Mi vida, como la de todos, se mueve entre dos actitudes: el recogimiento y la admiración. A mí nada me gustaría más que vivir en el justo medio aristotélico pero diariamente me veo cabalgando con los excesos, que eso es vivir. Es fundamentalmente una disyuntiva entre celebrar gozosamente las virtudes —trabajadas o heredadas— e ignorarlas con desdén como si la meritocracia no existiera. Como en toda disyuntiva, no hay un camino claro, porque desde que el hombre es hombre existe la duda. Si de una costilla de Adán salió Eva pienso yo que del bazo debió salir la duda. Sin embargo, si uno se propone saber en cuál de las dos actitudes está la virtud —¡bendito tesoro!— concluirá lo siguiente: en el recogimiento cuando se refiere a la vida propia; en la admiración cuando se refiere a la vida ajena. Me justifico.
Digo que en lo que nos es propio, en lo que nos concierne sólo a nosotros, la actitud virtuosa es casi siempre el recogimiento. En aquellos éxitos que son nuestros, sólo nuestros, enteramente nuestros, la virtud a practicar es el recogimiento porque nada más ejemplar que acallar la vanidad de vanidades que intentar florecer en nuestro interior, nada más meritorio que escuchar la voz de quien nos ama mejor que nosotros mientras recogemos el ruido que brota de lo festivo. El recogimiento no es silencio sino gozo afinado, pero también el silencio en la tierra podría ser festivo y virtuoso, si confiamos en Lc 15, 4-7. Yo trato de hacerlo. Y es ahí, en ese recogimiento que uno debe profesar sin pretenderlo, donde se encuentra la virtud; es ahí, en la callada pero gozosa celebración de nuestras victorias, en el anómalo asombro entre tantos errores nuestros, donde el hombre realiza plenamente su naturaleza. La de alegrarse por lo propio en la discreción de quien se sabe eslabón de una cadena superior.

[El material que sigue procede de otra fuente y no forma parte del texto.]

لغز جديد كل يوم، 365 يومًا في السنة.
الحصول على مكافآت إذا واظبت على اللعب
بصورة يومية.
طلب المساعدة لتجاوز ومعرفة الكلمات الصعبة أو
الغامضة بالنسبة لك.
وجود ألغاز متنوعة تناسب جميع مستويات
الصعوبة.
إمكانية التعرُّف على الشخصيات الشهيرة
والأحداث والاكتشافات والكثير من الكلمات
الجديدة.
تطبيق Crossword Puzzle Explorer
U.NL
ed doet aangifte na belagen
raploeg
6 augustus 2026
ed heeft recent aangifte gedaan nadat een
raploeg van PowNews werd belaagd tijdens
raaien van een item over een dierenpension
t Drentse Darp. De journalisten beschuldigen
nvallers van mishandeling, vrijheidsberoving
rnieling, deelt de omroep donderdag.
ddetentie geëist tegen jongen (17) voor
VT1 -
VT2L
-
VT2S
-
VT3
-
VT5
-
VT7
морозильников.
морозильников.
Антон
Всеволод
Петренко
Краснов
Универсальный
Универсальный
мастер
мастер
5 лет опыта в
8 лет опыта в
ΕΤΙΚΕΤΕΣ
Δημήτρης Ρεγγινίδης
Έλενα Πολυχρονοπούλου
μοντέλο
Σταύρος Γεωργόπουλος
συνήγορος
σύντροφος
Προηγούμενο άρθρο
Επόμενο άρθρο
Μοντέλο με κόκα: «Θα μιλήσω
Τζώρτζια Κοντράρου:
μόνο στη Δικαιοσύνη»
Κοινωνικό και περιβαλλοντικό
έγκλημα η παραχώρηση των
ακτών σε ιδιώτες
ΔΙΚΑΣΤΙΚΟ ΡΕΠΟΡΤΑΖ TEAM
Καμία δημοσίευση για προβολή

Claro que la cosa cambia cuando no se trata de nosotros mismos. Nadie en su sano juicio puede alegrarse de las miserias ajenas o entristecerse de los gozos del prójimo, puesto que hasta en Auschwitz se escribió poesía y hasta el más tonto de todos nosotros tiene alma, por arrugada que sea. La virtud, en ese caso, se nos hace liviana y no es más que la sonrisa, que alegrarse por la alegría, gozarse en el gozo y admirar lo admirable. La virtud es la admiración ante los éxitos ajenos y me parece que nada habría de resultarnos más sencillo. Si existe una meritocracia, pese a mi enmienda a la totalidad, debe aplicarse en este punto: en merecer una admirada sonrisa frente a aquellos instantes lúcidos de los pecadores, como tú y yo, que nos rodean.
No obstante, no debemos engañarnos. Nuestro mundo está orientado a que el recogimiento y la admiración funcionen exactamente al revés: a que vitoreemos nuestros impúdicos éxitos al tiempo que nos sublevamos contra el gozo de los demás. La sociedad nos invita a felicitarnos inmodestamente mientras tratamos de eclipsar con vehemencia lo virtuoso que hay fuera de nosotros. Nos habla del yo al tiempo que nos invita a olvidar un nosotros y nos sube al escalafón en lo que en el fondo supone una bajada. También el Gólgota parecía estar arriba y Cristo vino a ser maestro de abajamientos.
De modo que, como hemos visto, la virtud reside en actuar de forma contraria a lo que nuestro tiempo propone; en actuar, en realidad, como lo hizo Cristo. Él, que realizó milagros silenciosos —¡los sigue haciendo!— y reivindicó la virtud de los demás, tan meritorios de la Gehena, está terminando con la disyuntiva entre el recogimiento y la admiración. Su apertura de brazos en la cruz no es más que un cerrarse al recogimiento, una suerte de kénosis ante el milagro, un pasar por la vida en silencio, un acompañar ignorante como en Emaús. De su discreta santidad no debemos aprender la flagelación propia ni tampoco la pontificación del extraño, no. Cristo vino a enseñarnos que ante nuestros escasos méritos (que nunca son del todo nuestros) la virtud implicará recogimiento. Y ante los aciertos de otros, el hombre debe admirarse. Por eso, aunque podríamos brindar —chin chin— ante esta columna tan brillante, yo procuro recogerme. No encuentro mayor alegría que celebrar, profundamente admirado, estas palabras que he tomado prestadas a mi buen amigo Dani de Fernando. Ahí está la virtud.